If you think we have helped you or just want to support us, please consider these :-
Connect to us: Facebook | Twitter | Google Plus
Become a Supporter - Donate us some of you hard earned money: [paypal-donation]
Linux TechLab is thankful for your continued support.
what are the zones
reverse zone or farwords zone
Zones are basically a section of DNS. Forward lookup zones are used to lookup an ip address from the supplied domain name and reverse zones are just opposite of forward zones i.e.they provide domain name resolution from the provided ip address.
I hope that answers your question.
Very well explained , however I see a typo in the section for creating the forward zone – The black picture has the correct data. However, in the following lines, the SOA record should mention primary.ltech.com, not dns,ltech.com
This is really helpful, thanks.
hello first thanks for this and for other topics or tutorials
This my first time trayning to configuring bind for next setingup zimbra
can you please explain the 192.168.1.105 and 192.168.1.120 are for what and the 8 when you create the reverse zone file
thank you again
these are just two example servers, one is web server other is mail server.

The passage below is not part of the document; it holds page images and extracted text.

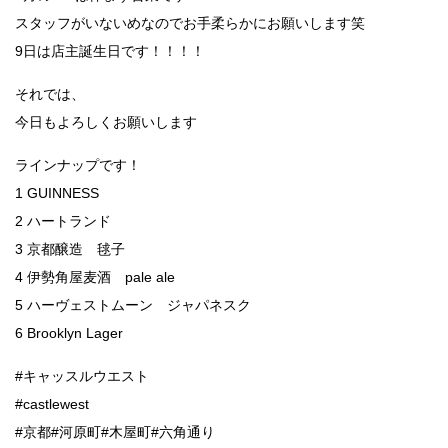
スタッフがいないめなのでお手柔らかにお願いします笑
9日は店主誕生日です！！！！
それでは、
今日もよろしくお願いします
ラインナップです！
1 GUINNESS
2 ハートランド
3 京都醸造 毬子
4 伊勢角屋麦酒 pale ale
5 ハーヴェストムーン ジャパネスク
6 Brooklyn Lager
#キャッスルウエスト
#castlewest
#京都#河原町#木屋町#六角通り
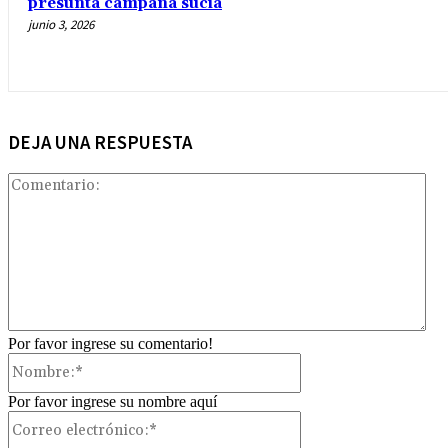
presunta campaña sucia
junio 3, 2026
DEJA UNA RESPUESTA
Com
Por favor ingrese su comentario!
Nombre:*
Por favor ingrese su nombre aquí
Correo
electrónico:*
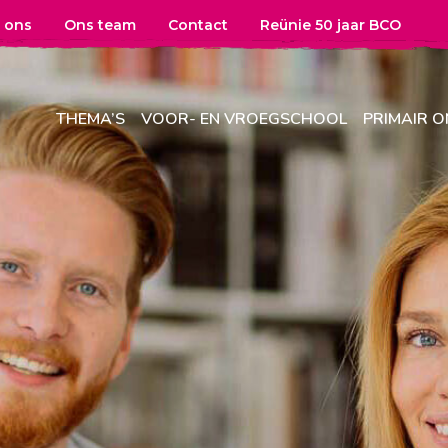
 ons
Ons team
Contact
Reünie 50 jaar BCO
THEMA’S
VOOR- EN VROEGSCHOOL
PRIMAIR 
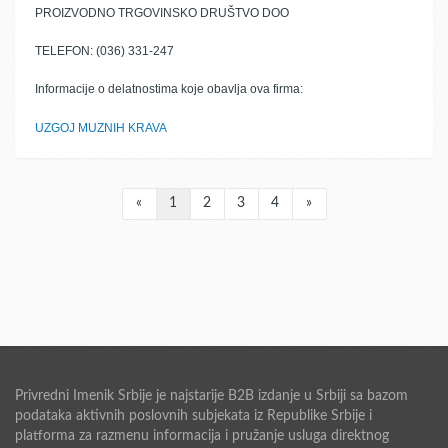
PROIZVODNO TRGOVINSKO DRUŠTVO DOO
TELEFON: (036) 331-247
Informacije o delatnostima koje obavlja ova firma:
UZGOJ MUZNIH KRAVA
«
1
2
3
4
»
Privredni Imenik Srbije je najstarije B2B izdanje u Srbiji sa bazom
podataka aktivnih poslovnih subjekata iz Republike Srbije i
platforma za razmenu informacija i pružanje usluga direktnog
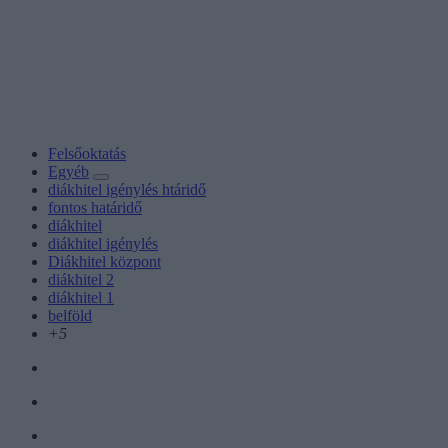
Felsőoktatás
Egyéb
diákhitel igénylés htáridő
fontos határidő
diákhitel
diákhitel igénylés
Diákhitel központ
diákhitel 2
diákhitel 1
belföld
+5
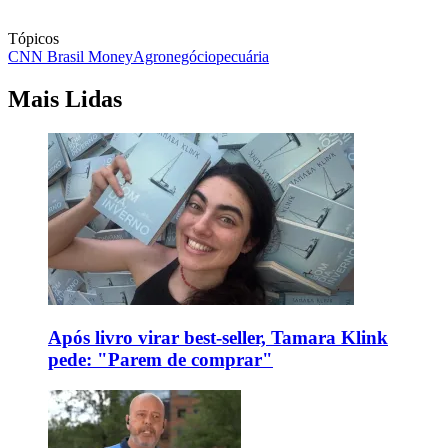
Tópicos
CNN Brasil Money
Agronegócio
pecuária
Mais Lidas
Após livro virar best-seller, Tamara Klink
pede: "Parem de comprar"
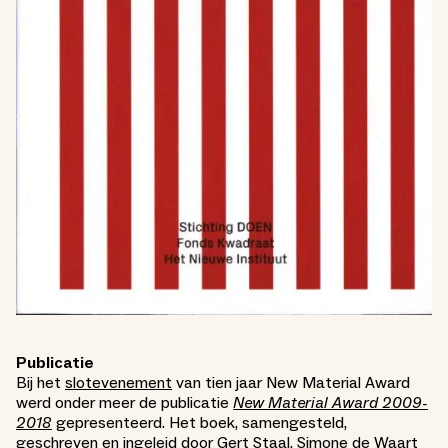
Publicatie
Bij het
slotevenement
van tien jaar New Material Award
werd onder meer de publicatie
New Material Award 2009-
2018
gepresenteerd. Het boek, samengesteld,
geschreven en ingeleid door Gert Staal, Simone de Waart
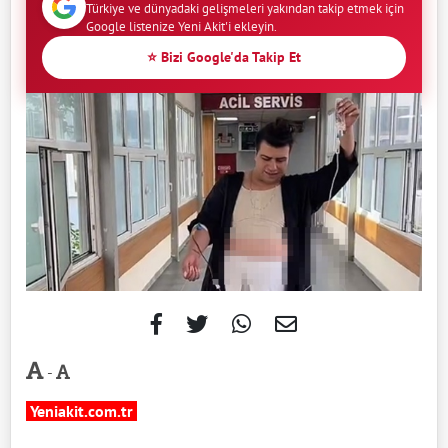
Türkiye ve dünyadaki gelişmeleri yakından takip etmek için
Google listenize Yeni Akit'i ekleyin.
⭐ Bizi Google'da Takip Et
-
Yeniakit.com.tr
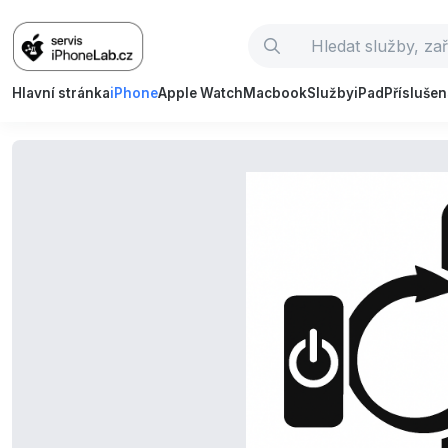
Hlavní stránka
iPhone
Apple Watch
Macbook
Služby
iPad
Příslušen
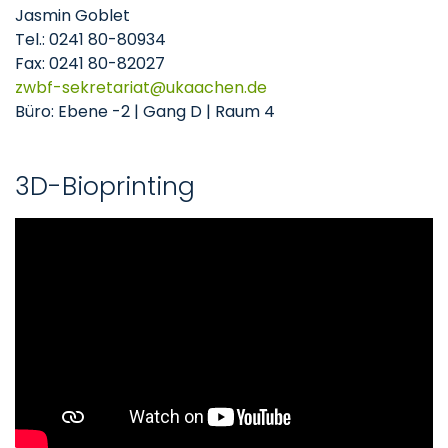
Jasmin Goblet
Tel.: 0241 80-80934
Fax: 0241 80-82027
zwbf-sekretariat@ukaachen.de
Büro: Ebene -2 | Gang D | Raum 4
3D-Bioprinting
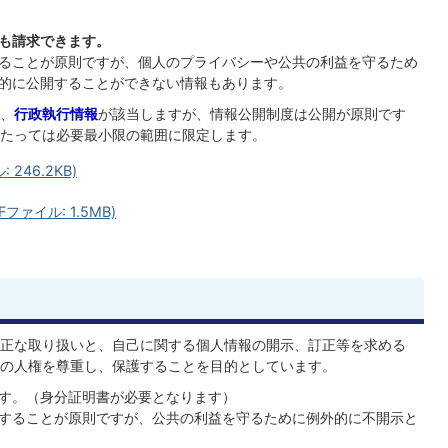
も請求できます。
ることが原則ですが、個人のプライバシーや公共の利益を守るため
的に公開することができない情報もあります。
、
行政執行情報
が該当しますが、情報公開制度は公開が原則です
たっては必要最小限の範囲に限定します。
246.2KB)
ァイル: 1.5MB)
正な取り扱いと、自己に関する個人情報の開示、訂正等を求める
の人権を尊重し、保護することを目的としています。
す。（身分証明書が必要となります）
することが原則ですが、公共の利益を守るために例外的に不開示と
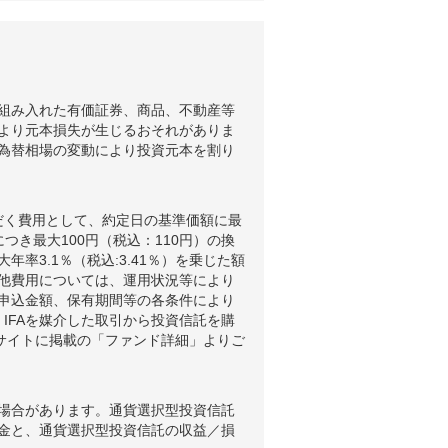
組み入れた有価証券、商品、不動産等
より元本損失が生じるおそれがありま
為替相場の変動により投資元本を割り
だく費用として、約定日の基準価額に最
つき最大100円（税込：110円）の換
3.1％（税込:3.41％）を乗じた額
他費用については、運用状況等により
申込金額、保有期間等の各条件により
IFAを媒介した取引から投資信託を購
ブサイトに掲載の「ファンド詳細」よりご
場合があります。通貨選択型投資信託
金と、通貨選択型投資信託の収益／損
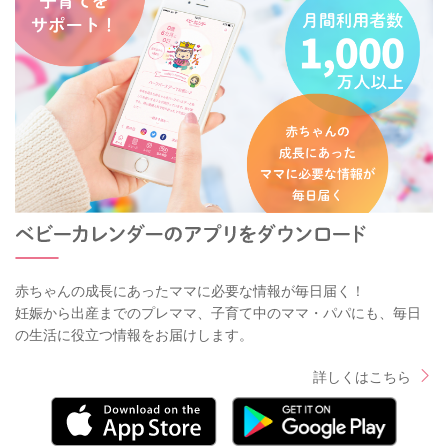
赤ちゃんの成長にあったママに必要な情報が毎日届く！
妊娠から出産までのプレママ、子育て中のママ・パパにも、毎日
の生活に役立つ情報をお届けします。
詳しくはこちら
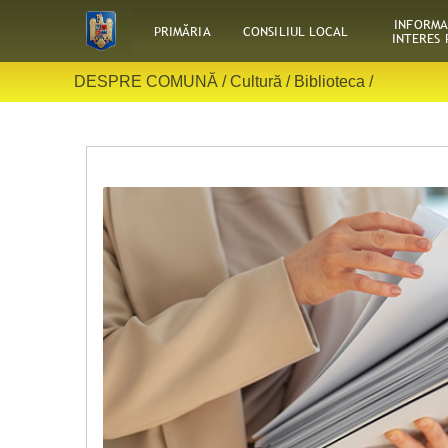
INFORMA
PRIMĂRIA
CONSILIUL LOCAL
INTERES 
DESPRE COMUNĂ /
Cultură
/
Biblioteca
/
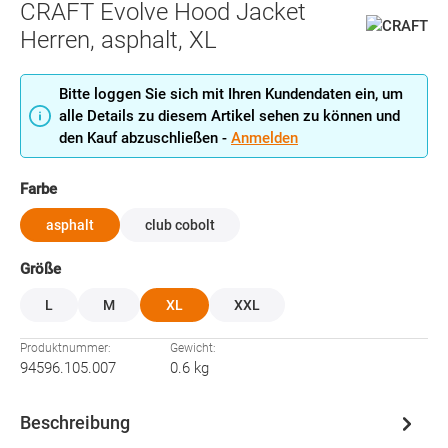
CRAFT Evolve Hood Jacket
Herren, asphalt, XL
Bitte loggen Sie sich mit Ihren Kundendaten ein, um
alle Details zu diesem Artikel sehen zu können und
den Kauf abzuschließen -
Anmelden
auswählen
Farbe
asphalt
club cobolt
auswählen
Größe
L
M
XL
XXL
Produktnummer:
Gewicht:
94596.105.007
0.6 kg
Beschreibung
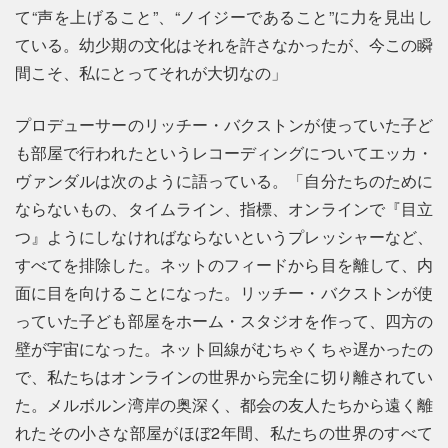
て“声を上げること”、“ノイジーであること”に力を見出し
ている。幼少期の文化はそれを許さなかったが、今この瞬
間こそ、私にとってそれが大切なの」
プロデューサーのリッチー・バクストンが使っていた子ど
も部屋で行われたというレコーディングについてエッカ・
ヴァンダルは次のように語っている。「自分たちのために
ならないもの、タイムライン、指標、オンラインで『目立
つ』ようにしなければならないというプレッシャーなど、
すべてを排除した。ネットのフィードから目を離して、内
面に目を向けることになった。リッチー・バクストンが使
っていた子ども部屋をホーム・スタジオを作って、四方の
壁が宇宙になった。ネット回線がむちゃくちゃ遅かったの
で、私たちはオンラインの世界から完全に切り離されてい
た。メルボルン湾岸の奥深く、都会の友人たちから遠く離
れたその小さな部屋がほぼ2年間、私たちの世界のすべて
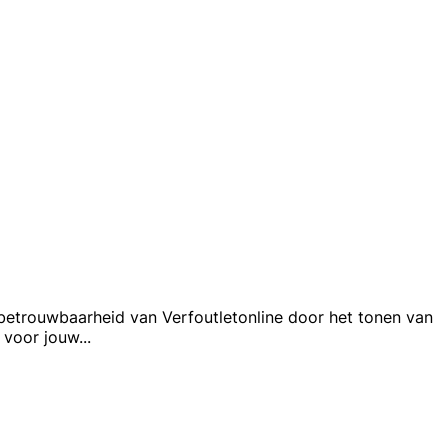
e betrouwbaarheid van Verfoutletonline door het tonen van
s voor jouw
...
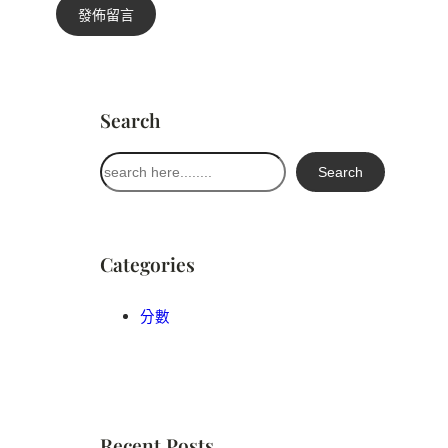
Search
搜
Search
尋
Categories
分數
Recent Posts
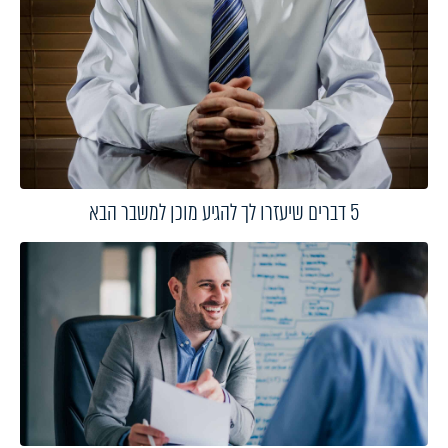
5 דברים שיעזרו לך להגיע מוכן למשבר הבא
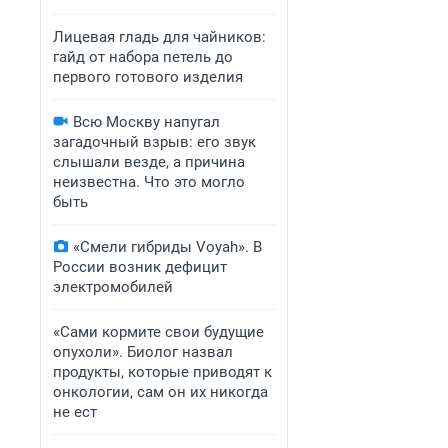
Лицевая гладь для чайников:
гайд от набора петель до
первого готового изделия
Всю Москву напугал
загадочный взрыв: его звук
слышали везде, а причина
неизвестна. Что это могло
быть
«Смели гибриды Voyah». В
России возник дефицит
электромобилей
«Сами кормите свои будущие
опухоли». Биолог назвал
продукты, которые приводят к
онкологии, сам он их никогда
не ест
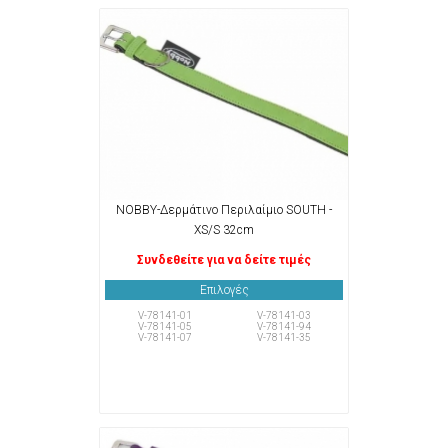
NOBBY-Δερμάτινο Περιλαίμιο SOUTH -
XS/S 32cm
Συνδεθείτε για να δείτε τιμές
Επιλογές
V-78141-01
V-78141-03
V-78141-05
V-78141-94
V-78141-07
V-78141-35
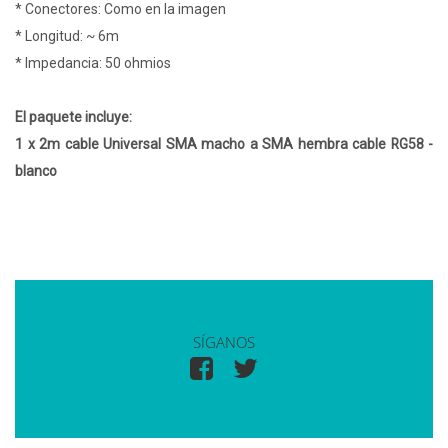
* Conectores: Como en la imagen
* Longitud: ~ 6m
* Impedancia: 50 ohmios
El paquete incluye:
1 x 2m cable Universal SMA macho a SMA hembra cable RG58 -
blanco
SÍGANOS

I have a problem, that when I try to start the server I get error saying, that there was an error loading the zone file – permission denied. I tried even 777, but still doesn’t work.
very nice tutorial
thank you
Is there an easy way to make an entry to mimic a hosts file?
I travel and when at home i can’t do a hairpin, so I un/comment a line in /etc/hosts so the FQD points to an internal IP when at home, and FDQ when traveling.